Ice was originally published in Polish in 2007, and just made it into English last year. It's set in an alternate history where the Tunguska impact created a spreading zone of altered physics in Siberia. The protagonist is charged to travel into Siberia to find his missing father, who may have developed some influence on the possibly sentient phenomena that accompany it.

This is a very long book. An extremely long book. A book of such size that the sheer volume of it crushes any attempt to think about any of its other aspects. A lot of that space is taken up by political and philosophical speeches, which are interesting at first as the reader is introduced to the factions of a world in which Tsarist Russia still exists and Irkutsk is a boomtown for miners exploiting the alien ores brought in by the impact, but eventually left me sighing and wondering when another tidbit about the main plot would drop.
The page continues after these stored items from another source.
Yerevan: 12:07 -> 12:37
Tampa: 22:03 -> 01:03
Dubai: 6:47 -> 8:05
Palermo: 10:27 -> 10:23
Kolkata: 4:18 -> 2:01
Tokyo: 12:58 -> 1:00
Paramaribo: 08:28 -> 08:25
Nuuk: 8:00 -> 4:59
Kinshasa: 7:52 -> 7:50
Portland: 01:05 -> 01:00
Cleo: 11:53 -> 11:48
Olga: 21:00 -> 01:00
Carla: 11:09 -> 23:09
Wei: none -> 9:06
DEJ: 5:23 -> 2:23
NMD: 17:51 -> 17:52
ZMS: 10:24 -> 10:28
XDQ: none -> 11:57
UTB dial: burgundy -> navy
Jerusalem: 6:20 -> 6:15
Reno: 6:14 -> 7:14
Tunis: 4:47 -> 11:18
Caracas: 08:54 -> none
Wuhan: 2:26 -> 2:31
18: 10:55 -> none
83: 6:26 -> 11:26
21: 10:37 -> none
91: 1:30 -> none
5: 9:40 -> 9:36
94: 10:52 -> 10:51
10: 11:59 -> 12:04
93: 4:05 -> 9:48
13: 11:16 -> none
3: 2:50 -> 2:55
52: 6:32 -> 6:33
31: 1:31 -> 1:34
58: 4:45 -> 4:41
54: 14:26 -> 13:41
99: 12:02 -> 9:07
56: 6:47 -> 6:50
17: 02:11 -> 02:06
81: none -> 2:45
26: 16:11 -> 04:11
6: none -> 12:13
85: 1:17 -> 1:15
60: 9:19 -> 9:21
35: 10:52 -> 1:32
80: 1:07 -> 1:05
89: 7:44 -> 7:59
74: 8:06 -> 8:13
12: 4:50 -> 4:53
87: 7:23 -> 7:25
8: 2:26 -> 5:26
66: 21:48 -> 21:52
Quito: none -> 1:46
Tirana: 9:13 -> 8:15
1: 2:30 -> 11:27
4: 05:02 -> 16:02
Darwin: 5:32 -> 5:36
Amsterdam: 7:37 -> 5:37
Politics and philosophy are relevant because it isn't just that different events have led to a different history, but that the Ice, as the altered zone is called, appears to directly retard inspiration and progress. The central question ultimately becomes whether to harness that effect, and if so, how.

But man. People go on and on. This book could have used some editing. By the time the main character made up his mind, I didn't care anymore, I was just checking to see how much more book there was to get through.

Two other long books came to mind as I was reading Ice. One was Ash: A Secret History by Mary Gentle, which also played with weird physics, and also contained the idea that (another effect of the weird physics in both books) history is malleable even well after the fact. The spaces between the big plot revelations in Ash, though, have a lot more action and drama.

The other one I wound up thinking of was The Years of Rice and Salt by Kim Stanley Robinson. This takes place in an alternate timeline where the Black Death killed nearly everyone in Europe, but scientific and political advances happen more or less on the same schedule, just in different places. It has a deliberate focus on some of the slower and less exciting stretches of that history. It is practically a novella compared to Ice, but it felt like a very long book at the time. And it's a good parallel otherwise because it's another case where I feel like the author achieved what he set out to do, only that thing was not sufficiently interesting to me to like it at that length.

I'm not sorry to have tried reading Ice; I believe in having a varied literary diet and it did have ideas that were entirely new to me. But one of it is enough to last me some time. I'm not going to be seeking out any of Dukaj's other work.